Customer-Specific Terms apply to you if you are a channel partner. If there is a conflict, the Customer Specific Terms will take precedence over the General Terms.
CUSTOMER SPECIFIC TERMS
CHANNEL PARTNERS
Additional terms applicable to Resellers, Distributors, System Integrators, OEM Customers and other Channel Partners (“Channel Partners”)


PureWrx may provide, or may authorize you to provide, the Products to your customer or potential customer (each, “End User”) for the Purpose. You must provide the End User’s name and address, and any other information requested by PureWrx. Products may be provided to an End User only if the End User has agreed in writing to these Program Terms. For the foregoing purpose, the applicable references to “you” or “Customer” in an Agreement shall mean “End User”. You shall ensure End User agrees and complies with these Program Terms and all Applicable Laws, and you are responsible for End User’s failure to comply with such terms and Applicable Laws.
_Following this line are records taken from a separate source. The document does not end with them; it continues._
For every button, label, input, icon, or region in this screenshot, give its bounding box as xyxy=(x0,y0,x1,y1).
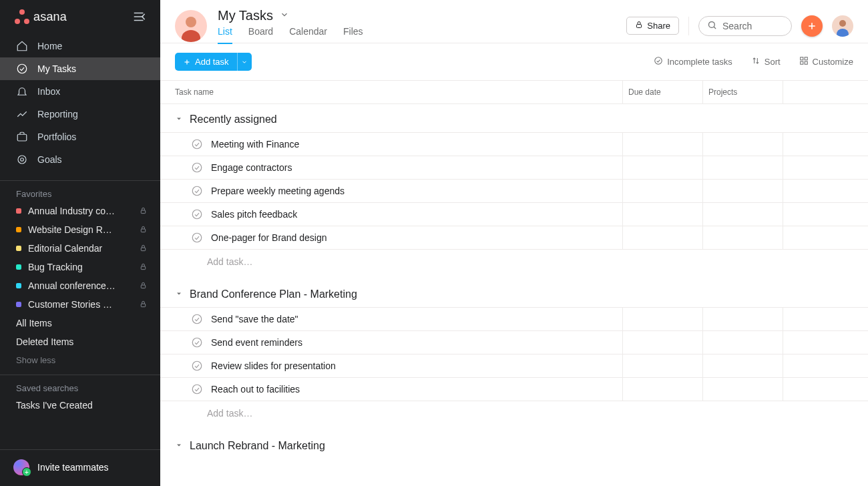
filter-incomplete-button[interactable]: Incomplete tasks xyxy=(654,56,732,67)
complete-task-button[interactable] xyxy=(191,208,203,220)
task-projects-cell[interactable] xyxy=(702,354,783,377)
tab-board[interactable]: Board xyxy=(248,26,273,43)
nav-inbox[interactable]: Inbox xyxy=(0,80,160,103)
section-header[interactable]: Recently assigned xyxy=(160,104,868,132)
tab-files[interactable]: Files xyxy=(343,26,363,43)
deleted-items-link[interactable]: Deleted Items xyxy=(0,332,160,351)
project-color-icon xyxy=(16,227,21,232)
favorite-item[interactable]: Website Design R… xyxy=(0,220,160,239)
task-row[interactable]: Reach out to facilities xyxy=(160,378,868,401)
nav-my-tasks[interactable]: My Tasks xyxy=(0,57,160,80)
complete-task-button[interactable] xyxy=(191,383,203,395)
task-projects-cell[interactable] xyxy=(702,203,783,226)
task-projects-cell[interactable] xyxy=(702,331,783,354)
collapse-section-icon[interactable] xyxy=(175,113,183,126)
favorite-item[interactable]: Customer Stories … xyxy=(0,295,160,314)
tab-list[interactable]: List xyxy=(218,26,232,43)
complete-task-button[interactable] xyxy=(191,162,203,174)
svg-point-34 xyxy=(192,361,202,371)
collapse-section-icon[interactable] xyxy=(175,440,183,452)
sort-button[interactable]: Sort xyxy=(751,56,781,67)
task-due-cell[interactable] xyxy=(622,308,702,330)
nav-goals[interactable]: Goals xyxy=(0,148,160,171)
task-projects-cell[interactable] xyxy=(702,156,783,179)
column-task-name[interactable]: Task name xyxy=(160,81,622,103)
task-due-cell[interactable] xyxy=(622,180,702,202)
complete-task-button[interactable] xyxy=(191,232,203,244)
task-due-cell[interactable] xyxy=(622,354,702,377)
complete-task-button[interactable] xyxy=(191,336,203,348)
task-projects-cell[interactable] xyxy=(702,133,783,156)
add-task-inline[interactable]: Add task… xyxy=(160,250,868,279)
add-task-inline[interactable]: Add task… xyxy=(160,401,868,431)
task-projects-cell[interactable] xyxy=(702,308,783,330)
favorite-item[interactable]: Annual Industry co… xyxy=(0,202,160,220)
all-items-link[interactable]: All Items xyxy=(0,314,160,332)
title-dropdown-button[interactable] xyxy=(280,10,289,22)
section-header[interactable]: Brand Conference Plan - Marketing xyxy=(160,279,868,307)
favorite-item[interactable]: Editorial Calendar xyxy=(0,239,160,258)
customize-button[interactable]: Customize xyxy=(799,56,853,67)
column-due-date[interactable]: Due date xyxy=(622,81,702,103)
task-due-cell[interactable] xyxy=(622,331,702,354)
section-header[interactable]: Launch Rebrand - Marketing xyxy=(160,431,868,459)
lock-icon xyxy=(140,262,147,272)
complete-task-button[interactable] xyxy=(191,313,203,325)
task-due-cell[interactable] xyxy=(622,226,702,249)
task-extra-cell[interactable] xyxy=(783,226,868,249)
task-extra-cell[interactable] xyxy=(783,331,868,354)
user-menu-avatar[interactable] xyxy=(832,15,853,37)
show-less-link[interactable]: Show less xyxy=(0,351,160,369)
svg-point-31 xyxy=(192,233,202,242)
global-add-button[interactable] xyxy=(801,15,823,37)
svg-rect-8 xyxy=(141,229,145,232)
brand-logo[interactable]: asana xyxy=(15,9,67,24)
task-row[interactable]: Prepare weekly meeting agends xyxy=(160,180,868,203)
collapse-section-icon[interactable] xyxy=(175,288,183,300)
invite-teammates-button[interactable]: Invite teammates xyxy=(0,449,160,486)
task-extra-cell[interactable] xyxy=(783,203,868,226)
task-row[interactable]: Send event reminders xyxy=(160,331,868,354)
task-projects-cell[interactable] xyxy=(702,180,783,202)
task-row[interactable]: Review slides for presentation xyxy=(160,354,868,378)
tab-calendar[interactable]: Calendar xyxy=(289,26,327,43)
task-extra-cell[interactable] xyxy=(783,180,868,202)
task-extra-cell[interactable] xyxy=(783,354,868,377)
project-color-icon xyxy=(16,264,21,270)
profile-avatar[interactable] xyxy=(175,10,207,42)
task-due-cell[interactable] xyxy=(622,203,702,226)
complete-task-button[interactable] xyxy=(191,138,203,150)
tasks-ive-created-link[interactable]: Tasks I've Created xyxy=(0,396,160,415)
project-color-icon xyxy=(16,246,21,251)
nav-reporting[interactable]: Reporting xyxy=(0,103,160,126)
sidebar-collapse-button[interactable] xyxy=(132,9,147,24)
task-extra-cell[interactable] xyxy=(783,308,868,330)
add-task-button[interactable]: Add task xyxy=(175,53,237,71)
nav-portfolios[interactable]: Portfolios xyxy=(0,126,160,148)
task-row[interactable]: Sales pitch feedback xyxy=(160,203,868,226)
task-projects-cell[interactable] xyxy=(702,378,783,401)
complete-task-button[interactable] xyxy=(191,185,203,197)
svg-point-5 xyxy=(18,156,26,164)
complete-task-button[interactable] xyxy=(191,360,203,372)
task-due-cell[interactable] xyxy=(622,133,702,156)
table-header: Task name Due date Projects xyxy=(160,80,868,104)
nav-home[interactable]: Home xyxy=(0,35,160,57)
share-button[interactable]: Share xyxy=(626,17,679,35)
task-extra-cell[interactable] xyxy=(783,156,868,179)
task-extra-cell[interactable] xyxy=(783,133,868,156)
task-due-cell[interactable] xyxy=(622,378,702,401)
favorite-item[interactable]: Bug Tracking xyxy=(0,258,160,276)
task-row[interactable]: Meeting with Finance xyxy=(160,132,868,156)
add-task-dropdown-button[interactable] xyxy=(237,53,252,71)
task-projects-cell[interactable] xyxy=(702,226,783,249)
task-row[interactable]: Send "save the date" xyxy=(160,307,868,331)
task-row[interactable]: One-pager for Brand design xyxy=(160,226,868,250)
task-due-cell[interactable] xyxy=(622,156,702,179)
column-projects[interactable]: Projects xyxy=(702,81,783,103)
search-input[interactable]: Search xyxy=(698,16,792,36)
favorite-item[interactable]: Annual conference… xyxy=(0,276,160,295)
task-extra-cell[interactable] xyxy=(783,378,868,401)
column-extra[interactable] xyxy=(783,81,868,103)
task-row[interactable]: Engage contractors xyxy=(160,156,868,180)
You shall indemnify and hold PureWrx harmless against any claims arising out of End User’s noncompliance with these Program Terms or use of the Products.

For the avoidance of doubt, you remain PureWrx’s sole contractual partner under an Agreement and as such are solely responsible for returning the Products to PureWrx at the end of the Evaluation Period unless you have purchased the Products.


The Customer acknowledges that they have read this Agreement, understand it, and agree to be bound by its terms and conditions. Further, they agree that this Agreement is the complete and exclusive statement of the agreement between the parties, superseding all proposals or other prior agreements, oral or written, and all other communications between the parties relating to the subject matter of this Agreement. Once signed, any copy of this Agreement made by reliable means (such as photocopy, facsimile, or electronic scan) will be considered an original of this document.